----- TASK MATERIAL

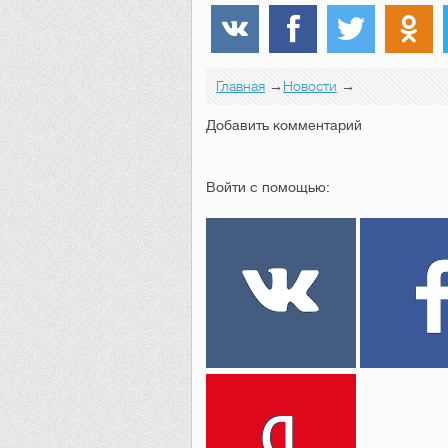
Главная
→
Новости
→
Добавить комментарий
Войти с помощью:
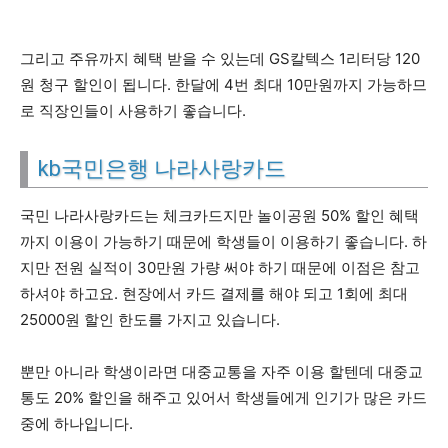
그리고 주유까지 혜택 받을 수 있는데 GS칼텍스 1리터당 120
원 청구 할인이 됩니다. 한달에 4번 최대 10만원까지 가능하므
로 직장인들이 사용하기 좋습니다.
kb국민은행 나라사랑카드
국민 나라사랑카드는 체크카드지만 놀이공원 50% 할인 혜택
까지 이용이 가능하기 때문에 학생들이 이용하기 좋습니다. 하
지만 전원 실적이 30만원 가량 써야 하기 때문에 이점은 참고
하셔야 하고요. 현장에서 카드 결제를 해야 되고 1회에 최대
25000원 할인 한도를 가지고 있습니다.
뿐만 아니라 학생이라면 대중교통을 자주 이용 할텐데 대중교
통도 20% 할인을 해주고 있어서 학생들에게 인기가 많은 카드
중에 하나입니다.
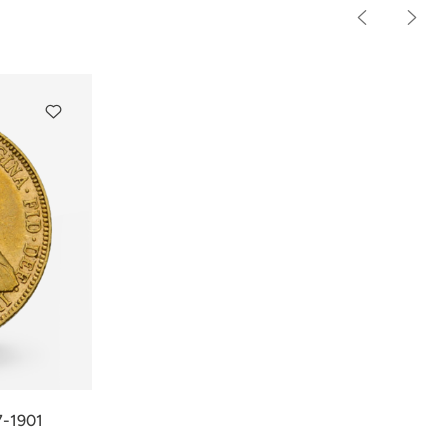
7-1901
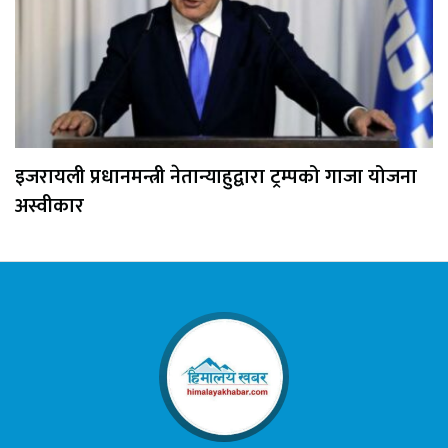
इजरायली प्रधानमन्त्री नेतान्याहुद्वारा ट्रम्पको गाजा योजना
अस्वीकार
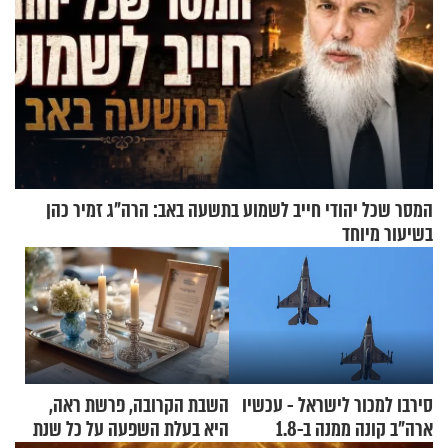
המסר שכל יהודי חייב לשמוע בתשעה באב: הרה"ג זמיר כהן
בשיעור מיוחד
סירבו למכור לישראל - עכשיו
השבת הקרובה, פרשת ראה,
ארה"ב קונה ממנה ב-1.8
היא בעלת השפעה על כל שנת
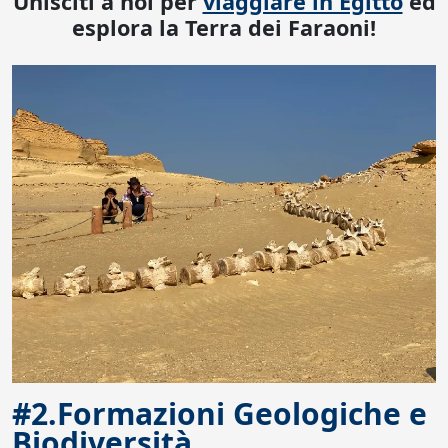
Unisciti a noi per
viaggiare in Egitto
ed
esplora la Terra dei Faraoni!
#2.Formazioni Geologiche e
Biodiversità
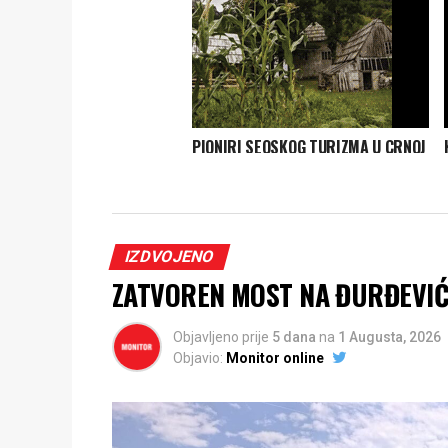
PIONIRI SEOSKOG TURIZMA U CRNOJ
GORI: Domaće po austrijskom
receptu
IZDVOJENO
ZATVOREN MOST NA ĐURĐEVIĆA 
Objavljeno prije
5 dana
na
1 Augusta, 2026
Objavio:
Monitor online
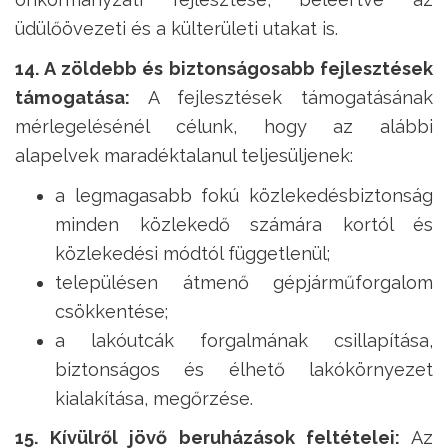
üdülőövezeti és a külterületi utakat is.
14. A zöldebb és biztonságosabb fejlesztések
támogatása:
A fejlesztések támogatásának
mérlegelésénél célunk, hogy az alábbi
alapelvek maradéktalanul teljesüljenek:
a legmagasabb fokú közlekedésbiztonság
minden közlekedő számára kortól és
közlekedési módtól függetlenül;
településen átmenő gépjárműforgalom
csökkentése;
a lakóutcák forgalmának csillapítása,
biztonságos és élhető lakókörnyezet
kialakítása, megőrzése.
15. Kívülről jövő beruházások feltételei:
Az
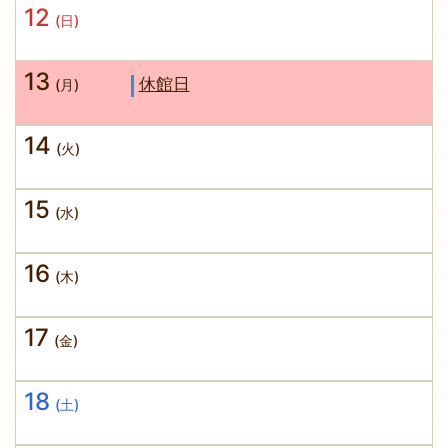
12
(日)
13
休館日
(月)
14
(火)
15
(水)
16
(木)
17
(金)
18
(土)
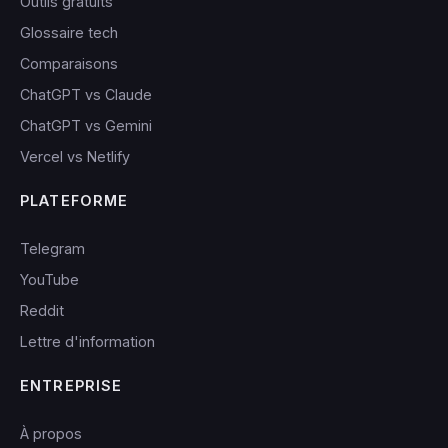
Outils gratuits
Glossaire tech
Comparaisons
ChatGPT vs Claude
ChatGPT vs Gemini
Vercel vs Netlify
PLATEFORME
Telegram
YouTube
Reddit
Lettre d'information
ENTREPRISE
À propos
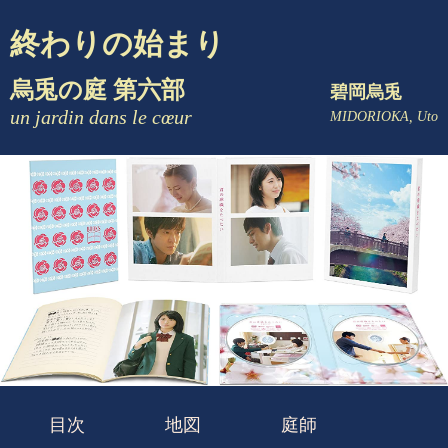
終わりの始まり
烏兎の庭 第六部
碧岡烏兎
un jardin dans le cœur
MIDORIOKA, Uto
目次
地図
庭師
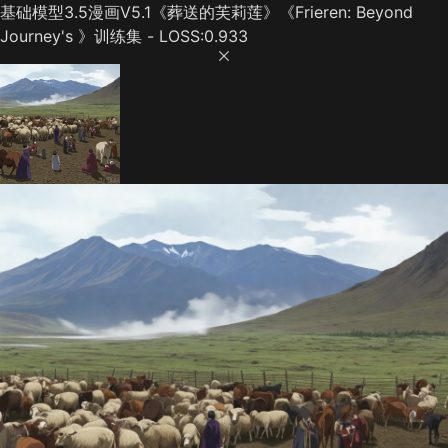
基础模型3.5漫画V5.1《葬送的芙莉莲》《Frieren: Beyond
Journey's 》训练集 - LOSS:0.933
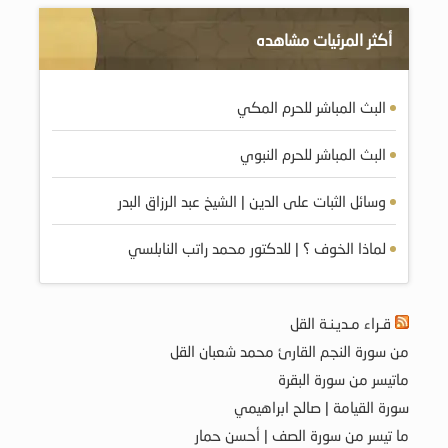
أكثر المرئيات مشاهده
البث المباشر للحرم المكي
البث المباشر للحرم النبوي
وسائل الثبات على الدين | الشيخ عبد الرزاق البدر
لماذا الخوف ؟ | للدكتور محمد راتب النابلسي
قـراء مـديـنـة القل
من سورة النجم القارئ محمد شعبان القل
ماتيسر من سورة البقرة
سورة القيامة | صالح ابراهيمي
ما تيسر من سورة الصف | أحسن حمار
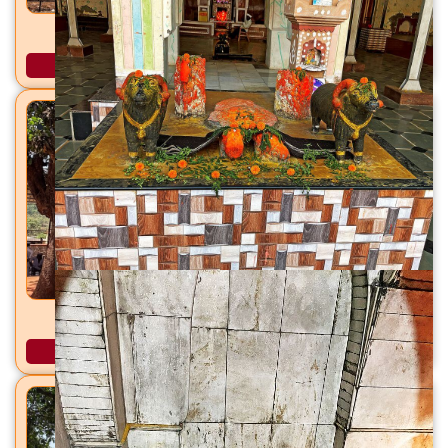
जर्सेश्वर महादेव मंदिर सांगरूण, ता. हवेली, जि. पुणे
अधिक माहिती
शिरकाई देवी मंदिर शिरकोली, ता. वेल्हे (राजगड), जि. पुणे
अधिक माहिती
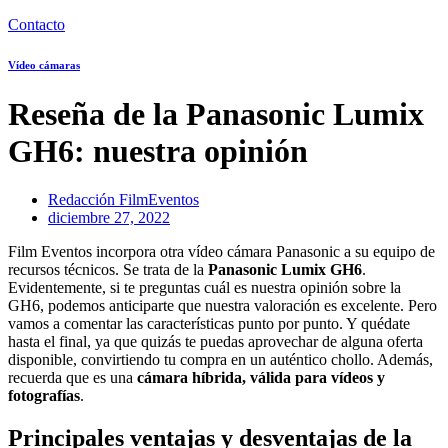
Contacto
Vídeo cámaras
Reseña de la Panasonic Lumix
GH6: nuestra opinión
Redacción FilmEventos
diciembre 27, 2022
Film Eventos incorpora otra vídeo cámara Panasonic a su equipo de
recursos técnicos. Se trata de la
Panasonic Lumix GH6
.
Evidentemente, si te preguntas cuál es nuestra opinión sobre la
GH6, podemos anticiparte que nuestra valoración es excelente. Pero
vamos a comentar las características punto por punto. Y quédate
hasta el final, ya que quizás te puedas aprovechar de alguna oferta
disponible, convirtiendo tu compra en un auténtico chollo. Además,
recuerda que es una
cámara híbrida, válida para vídeos y
fotografías
.
Principales ventajas y desventajas de la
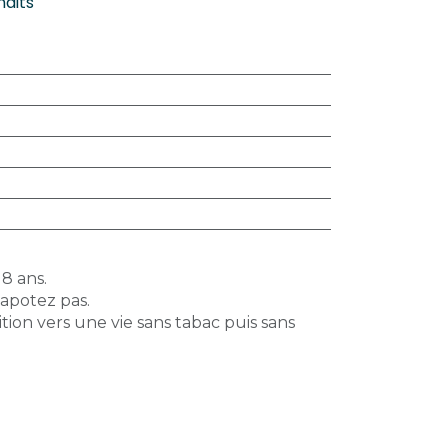
haits
18 ans.
vapotez pas.
tion vers une vie sans tabac puis sans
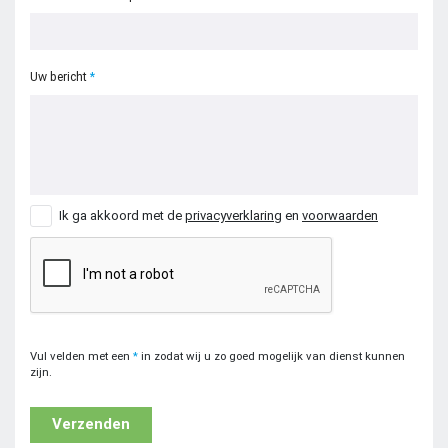
Uw bericht
Ik ga akkoord met de
privacyverklaring
en
voorwaarden
Vul velden met een
*
in zodat wij u zo goed mogelijk van dienst kunnen
zijn.
Verzenden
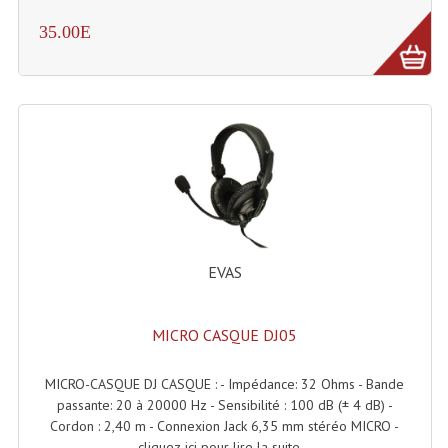
Enceintes Et Caissons Basses
35.00E
Packs Sono
Enceintes Amplifiées Actives
Enceintes, Système Amplifiés
Enceintes Passives Sono
Retours De Scène
Caisson De Basse Amplifié
EVAS
Caissons De Basses
MICRO CASQUE DJ05
Enceinte Nomade Bluetooth
Enceintes (Ecoutes De Studio)
MICRO-CASQUE DJ CASQUE : - Impédance: 32 Ohms - Bande
passante: 20 à 20000 Hz - Sensibilité : 100 dB (± 4 dB) -
Enceintes Autonomes Portables Amplifiées
Cordon : 2,40 m - Connexion Jack 6,35 mm stéréo MICRO -
cliquez-ici pour lire la suite...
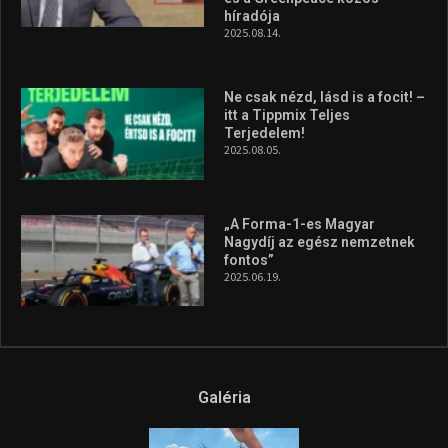
híradója
2025.08.14.
Ne csak nézd, lásd is a focit! –
itt a Tippmix Teljes
Terjedelem!
2025.08.05.
„A Forma-1-es Magyar
Nagydíj az egész nemzetnek
fontos”
2025.06.19.
Galéria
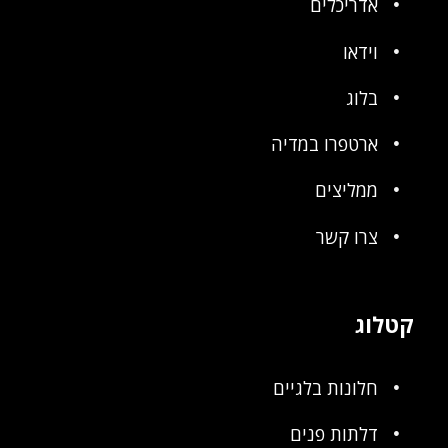
אדריכלים
וידאו
בלוג
ארטפרו במדיה
ממליצים
צרו קשר
קטלוג
חלונות בלגיים
דלתות פנים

----------

[WHAT TO DO]: Write out the listing word for word, omitting the pictures it holds.

[RESULT BELOW]:
Главная
→
Новости
→
Добавить комментарий
Войти с помощью:
그리고 주유까지 혜택 받을 수 있는데 GS칼텍스 1리터당 120
원 청구 할인이 됩니다. 한달에 4번 최대 10만원까지 가능하므
로 직장인들이 사용하기 좋습니다.
kb국민은행 나라사랑카드
국민 나라사랑카드는 체크카드지만 놀이공원 50% 할인 혜택
까지 이용이 가능하기 때문에 학생들이 이용하기 좋습니다. 하
지만 전원 실적이 30만원 가량 써야 하기 때문에 이점은 참고
하셔야 하고요. 현장에서 카드 결제를 해야 되고 1회에 최대
25000원 할인 한도를 가지고 있습니다.
뿐만 아니라 학생이라면 대중교통을 자주 이용 할텐데 대중교
통도 20% 할인을 해주고 있어서 학생들에게 인기가 많은 카드
중에 하나입니다.
7-1901
इजरायली प्रधानमन्त्री नेतान्याहुद्वारा ट्रम्पको गाजा योजना
अस्वीकार
המסר שכל יהודי חייב לשמוע בתשעה באב: הרה"ג זמיר כהן
בשיעור מיוחד
סירבו למכור לישראל - עכשיו
השבת הקרובה, פרשת ראה,
ארה"ב קונה ממנה ב-1.8
היא בעלת השפעה על כל שנת
Unisciti a noi per
viaggiare in Egitto
ed
esplora la Terra dei Faraoni!
#2.Formazioni Geologiche e
Biodiversità
PIONIRI SEOSKOG TURIZMA U CRNOJ
GORI: Domaće po austrijskom
receptu
IZDVOJENO
ZATVOREN MOST NA ĐURĐEVIĆA 
Objavljeno prije
5 dana
na
1 Augusta, 2026
Objavio:
Monitor online
üdülőövezeti és a külterületi utakat is.
14. A zöldebb és biztonságosabb fejlesztések
támogatása:
A fejlesztések támogatásának
mérlegelésénél célunk, hogy az alábbi
alapelvek maradéktalanul teljesüljenek:
a legmagasabb fokú közlekedésbiztonság
minden közlekedő számára kortól és
közlekedési módtól függetlenül;
településen átmenő gépjárműforgalom
csökkentése;
a lakóutcák forgalmának csillapítása,
biztonságos és élhető lakókörnyezet
kialakítása, megőrzése.
15. Kívülről jövő beruházások feltételei:
Az
12
(日)
13
休館日
(月)
14
(火)
15
(水)
16
(木)
17
(金)
18
(土)
Outils gratuits
Glossaire tech
Comparaisons
ChatGPT vs Claude
ChatGPT vs Gemini
Vercel vs Netlify
PLATEFORME
Telegram
YouTube
Reddit
Lettre d'information
ENTREPRISE
À propos
終わりの始まり
烏兎の庭 第六部
碧岡烏兎
un jardin dans le cœur
MIDORIOKA, Uto
目次
地図
庭師
基础模型3.5漫画V5.1《葬送的芙莉莲》《Frieren: Beyond
Journey's 》训练集 - LOSS:0.933
أكثر المرئيات مشاهده
البث المباشر للحرم المكي
البث المباشر للحرم النبوي
وسائل الثبات على الدين | الشيخ عبد الرزاق البدر
لماذا الخوف ؟ | للدكتور محمد راتب النابلسي
قـراء مـديـنـة القل
من سورة النجم القارئ محمد شعبان القل
ماتيسر من سورة البقرة
سورة القيامة | صالح ابراهيمي
ما تيسر من سورة الصف | أحسن حمار
जर्सेश्वर महादेव मंदिर सांगरूण, ता. हवेली, जि. पुणे
अधिक माहिती
शिरकाई देवी मंदिर शिरकोली, ता. वेल्हे (राजगड), जि. पुणे
अधिक माहिती
Contacto
Vídeo cámaras
Reseña de la Panasonic Lumix
GH6: nuestra opinión
Redacción FilmEventos
diciembre 27, 2022
Film Eventos incorpora otra vídeo cámara Panasonic a su equipo de
recursos técnicos. Se trata de la
Panasonic Lumix GH6
.
Evidentemente, si te preguntas cuál es nuestra opinión sobre la
GH6, podemos anticiparte que nuestra valoración es excelente. Pero
vamos a comentar las características punto por punto. Y quédate
hasta el final, ya que quizás te puedas aprovechar de alguna oferta
disponible, convirtiendo tu compra en un auténtico chollo. Además,
recuerda que es una
cámara híbrida, válida para vídeos y
fotografías
.
Principales ventajas y desventajas de la
haits
18 ans.
vapotez pas.
tion vers une vie sans tabac puis sans
Uw bericht
Ik ga akkoord met de
privacyverklaring
en
voorwaarden
Vul velden met een
*
in zodat wij u zo goed mogelijk van dienst kunnen
zijn.
Verzenden
Enceintes Et Caissons Basses
35.00E
Packs Sono
Enceintes Amplifiées Actives
Enceintes, Système Amplifiés
Enceintes Passives Sono
Retours De Scène
Caisson De Basse Amplifié
EVAS
Caissons De Basses
MICRO CASQUE DJ05
Enceinte Nomade Bluetooth
Enceintes (Ecoutes De Studio)
MICRO-CASQUE DJ CASQUE : - Impédance: 32 Ohms - Bande
passante: 20 à 20000 Hz - Sensibilité : 100 dB (± 4 dB) -
Enceintes Autonomes Portables Amplifiées
Cordon : 2,40 m - Connexion Jack 6,35 mm stéréo MICRO -
cliquez-ici pour lire la suite...
híradója
2025.08.14.
Ne csak nézd, lásd is a focit! –
itt a Tippmix Teljes
Terjedelem!
2025.08.05.
„A Forma-1-es Magyar
Nagydíj az egész nemzetnek
fontos”
2025.06.19.
Galéria
אדריכלים
וידאו
בלוג
ארטפרו במדיה
ממליצים
צרו קשר
קטלוג
חלונות בלגיים
דלתות פנים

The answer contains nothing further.